ABSTRACT

‘What news on the Rialto?’ This well-known phrase from Shakespeare’s Merchant of Venice evokes both Venice’s centrality as a marketplace of goods and information and the prominent role merchants played in the city’s political and economic life. Medieval critics often pointed to Venetians’ commercial interests when characterizing them as greedy, self-interested or untrustworthy; scholars in the twentieth century often saw Venetians as entrepreneurial protagonists of an emerging capitalist spirit. The merchant elite that dominated international commerce also claimed exclusive political power from the late thirteenth century. From the thirteenth to the sixteenth centuries, Venetian political and merchant networks were tightly intertwined. From the sixteenth century on, large-scale structural factors as well as local changes in politics and economic life loosened the connective tissue between Venetian politicians and merchants.

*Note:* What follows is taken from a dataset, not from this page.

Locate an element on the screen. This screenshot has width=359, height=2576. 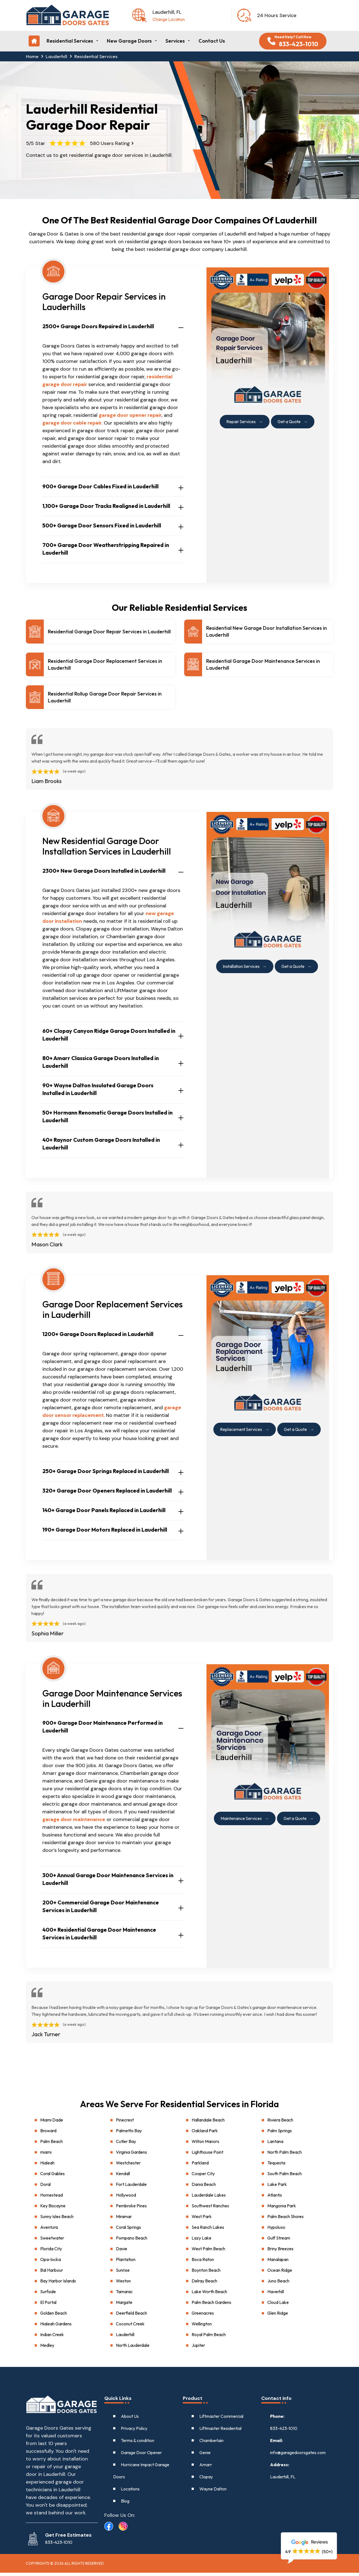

There were not only new patterns of economic exchange, but the ‘merchants of Venice’ took on a much more diverse social profile. Recent scholarship has looked beyond patrician networks and focused on the brokers, agents, citizens and subjects who participated in Venetian trade networks. While there is no doubt Venetian participation in international maritime exchange was an important part of its economy, recent scholarship has emphasized the manufacturing and industrial dimensions of medieval Venetian economic life. This overview places Venice’s well-known dominance of the luxury trade in spices and silks into the broader context of commerce in raw materials that fed Venetian manufacturing, and also suggests that medieval Venice gained institutional strength from the overlapping commercial and political interests of the patrician elite.